Następnego dnia odważyłem się pójść do schronu. Wiedząc co takiego robi ze swoim życiem trochę zaniepokoiło mnie to, że znów nie pojawiał się w szkole. Ale się o niego nie martwiłem! Mimo ostatnich wydarzeń nie mogłem powiedzieć, że go polubiłem. Raczej uznałbym, że jestem w trakcie tolerowania jego obecności. Poza tym potrzebowałem schronienia na tą noc. Byłem już porządnie zmarznięty bo już godzinę pałętałem się na dworze w środku nocy.
Gdy już byłem na miejscu i szarpnąłem za drzwiczki ogarnął mnie większy niepokój. Były zamknięte.
To mnie poważnie zaniepokoiło. Musiał je zablokować od wewnątrz ale dlaczego miał to robić? Miałem nadzieje, że nie zrobi nic głupiego. Zacząłem walić w drzwiczki i wrzeszczeć, aby mi otworzył. Był tam z kimś? Zrobił coś sobie? A może ktoś wszedł do środka? Bez względu na konsekwencje musiałem tam wejść i się dowiedzieć. Ludzka ciekawość nie zna granic.
- Zawrzyj japę! Wróć w poniedziałek szczylu! - Zamarłem. Był tam. Cicho odetchnąłem.
- To jest też moje miejsce, więc otwieraj do cholery! - Wrzasnąłem nie dając za wygraną i na nowo uderzałem w drzwiczki.
- Jebie tu! Nie czujesz?! - Gdy to powiedział to dopiero teraz dotarł do mnie obrzydliwy smród wymiocin. Usłyszałem skrzypienie drabiny i jak coś spada na ziemie. W końcu mi otworzył i znów zaszył się w łóżku. Teraz nie mogłem się wycofać. Zawiązałem trampki, zapiąłem czarne spodnie i poprawiłem o wiele za dużą, pogiętą koszulkę. Z domu wybiegłem tak szybko, że nie zdążyłem tego zrobić. Cóż... Wtedy mój niepokój wzrósł, więc nie chciałem czekać. A przynajmniej taka była wymówka, bo na moim policzku widniał spory siniak, a na szyi miałem małe zadrapanie. Smród jeszcze bardziej dał o sobie znać. Nie zważając jednak na to, od razu zszedłem na dół i rozejrzałem się. Na dole leżała deska, którą musiał zastawić metalowe drzwiczki.
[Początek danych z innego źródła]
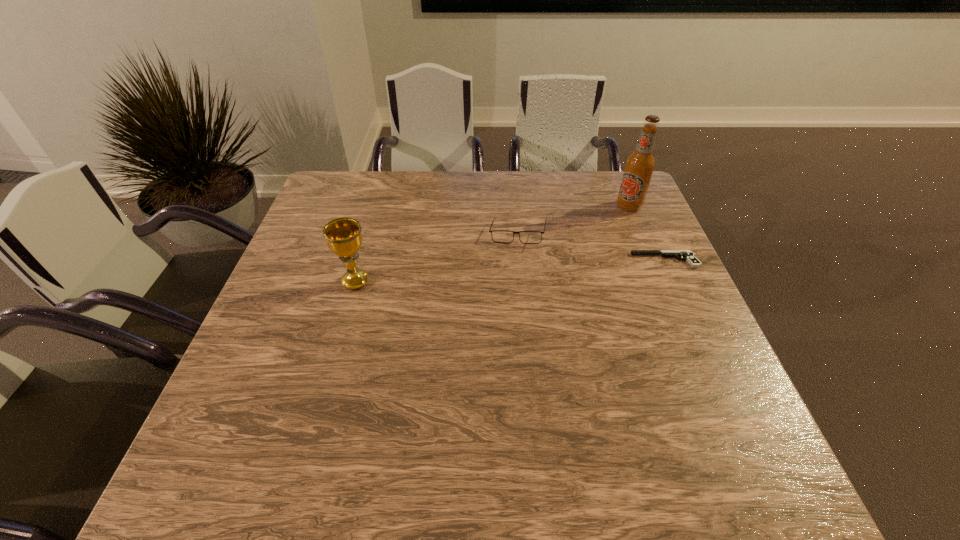 You are a GUI agent. You are given a task and a screenshot of the screen. Output one action in this format:
    pyautogui.click(x=<x>, y=<y>)
    Task: Click on the chalice
    
    Given the screenshot: What is the action you would take?
    pyautogui.click(x=343, y=236)

Locate an element on the screen. the nearest object is located at coordinates 343,236.

The image size is (960, 540). In order to click on pistol in this screenshot , I will do `click(688, 255)`.

Where is `the third farthest object`? The image size is (960, 540). the third farthest object is located at coordinates 688,255.

In order to click on the third object from right to left in this screenshot , I will do `click(499, 236)`.

Locate an element on the screen. the third tallest object is located at coordinates (499, 236).

This screenshot has width=960, height=540. In order to click on beer bottle in this screenshot , I will do `click(639, 166)`.

Identify the location of the tallest object. (639, 166).

I want to click on free space located 0.160m on the right of the second tallest object, so click(437, 282).

Where is `vacant space located on the front-facing side of the shortest object`? This screenshot has width=960, height=540. vacant space located on the front-facing side of the shortest object is located at coordinates (492, 260).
Joshua siedział na łóżku z głową schowaną między kolanami, a dookoła walały się butelki z wodą i po wodzie. Dostrzegłem też plamy po startych wymiocinach i parę zniszczonych rzeczy. Rzuciłem plecak na ziemie i podszedłem bliżej niego.
- Ej... Co jest Hadson?
- Gówno. - Usłyszałem jakże wyczerpującą odpowiedź. - Jak już musisz tu być to chociaż zawrzyj mordę. - Zacisnął mocno oczy i złapał się za głowę. Wyglądał jakby bardzo cierpiał, więc tym razem nie bałem się Josha. Wyjąłem z torby koc i ułożyłem go pod ścianą. Położyłem się na nim i podłożyłem swoją torbę pod głowę. Objąłem się lekko i pomasowałem ramiona. Wciąż miałem dreszcze mimo, że tu było o wiele cieplej niż na dworze.
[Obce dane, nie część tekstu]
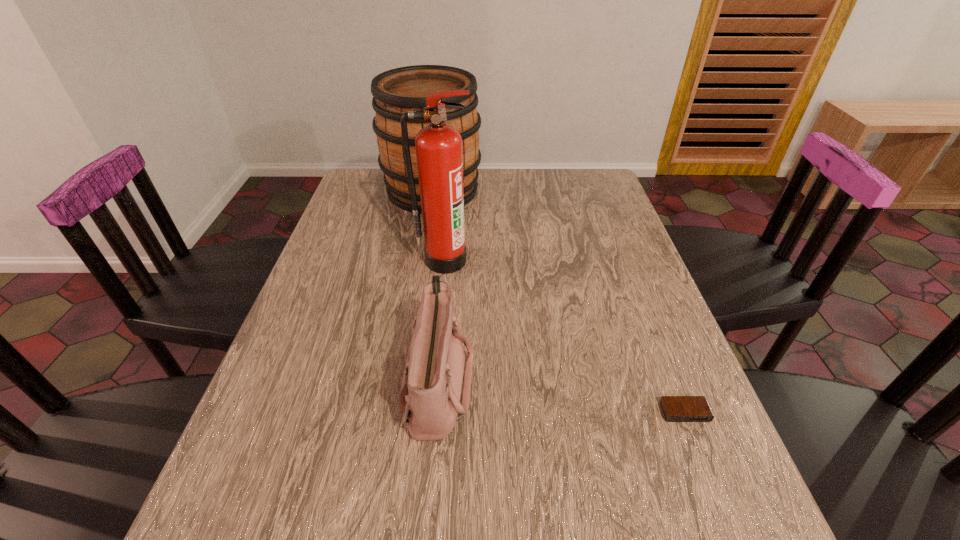 Image resolution: width=960 pixels, height=540 pixels. What are the coordinates of `free point between the tallest object and the alarm clock` in the screenshot? It's located at (564, 336).

This screenshot has height=540, width=960. In order to click on vacant space that's between the shoulder bag and the rightmost object in this screenshot , I will do `click(562, 396)`.

Locate an element on the screen. vacant point located between the shoulder bag and the alarm clock is located at coordinates (562, 396).

Where is `free space that is in between the alarm clock and the shoulder bag`? The height and width of the screenshot is (540, 960). free space that is in between the alarm clock and the shoulder bag is located at coordinates (562, 396).

Image resolution: width=960 pixels, height=540 pixels. Find the location of `unoccupied area between the third tallest object and the shortest object`. unoccupied area between the third tallest object and the shortest object is located at coordinates tap(562, 396).

At what (x,y) coordinates should I click in order to perform the action: click on the third closest object to the second shortest object. Please return your answer as a coordinate pair (x, y). Image resolution: width=960 pixels, height=540 pixels. Looking at the image, I should click on (397, 91).

Identify the location of object that stands as the third closest to the rightmost object. The width and height of the screenshot is (960, 540). (397, 91).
Leżałem tak chwile co jakiś czas zerkając na chłopaka, aby ocenić jego stan. Gdy już prawie udało mi się zasnąć poczułem na sobie jakiś ciepły ciężar. Spojrzałem na siedzącego obok Josha i wtuliłem się w ciepłą kołdrę, którą na mnie narzucił. O wiele lepiej... Uśmiechnąłem się pod nosem, miły gest.
- Jak chcesz to połóż się na łóżko. Jest czyste. - Mruknął, a ja pokiwałem głową przecząco. Ogarnąłem go wzrokiem. Joshua był mokry i śmierdział potem. Żarówka wisząca na kablu przy suficie pozwoliła mi dostrzec też to, że ma podkrążone oczy i jest chorobliwie blady.
- Co ci jest?
- Jestem na detoksie. A tobie co takiego? - Uniósł brew słabo i poprawił mi kołdrę tak, aby dokładnie mnie zakrywała. To było... miłe. Poczułem jakąś dziwną nić zrozumienia między nami.
- Pobiłem się z ojcem. Co to detoks? - Gdy zadałem to pytanie, Josh sięgnął po nieotwartą butelkę wody.
- Napij się jak chcesz. Nie mam nic innego niż woda. Detoks to trochę jak odwyk. Wpadłem w ciąg, czyli czułem, że muszę być ciągle na haju bo inaczej miałem zjazd i było mi niedobrze. Na detoks potrzebuję tygodnia, aby wyzbyć się resztek dragów i być czystym by na nowo zacząć brać. Rozumiesz?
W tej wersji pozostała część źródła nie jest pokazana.